Dataset:
□ □ □ □

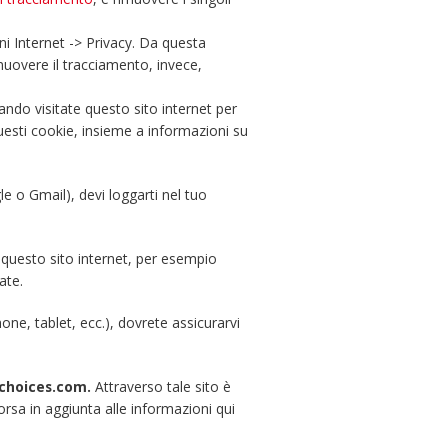
oni Internet -> Privacy. Da questa
imuovere il tracciamento, invece,
ndo visitate questo sito internet per
questi cookie, insieme a informazioni su
le o Gmail), devi loggarti nel tuo
u questo sito internet, per esempio
ate.
one, tablet, ecc.), dovrete assicurarvi
choices.com.
Attraverso tale sito è
sorsa in aggiunta alle informazioni qui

□ □ □ □

Only the lines from the one holding "one, tablet, ecc.), dovrete assicurarvi" to the end of the material are wanted, each transcribed exactly.

one, tablet, ecc.), dovrete assicurarvi
choices.com.
Attraverso tale sito è
sorsa in aggiunta alle informazioni qui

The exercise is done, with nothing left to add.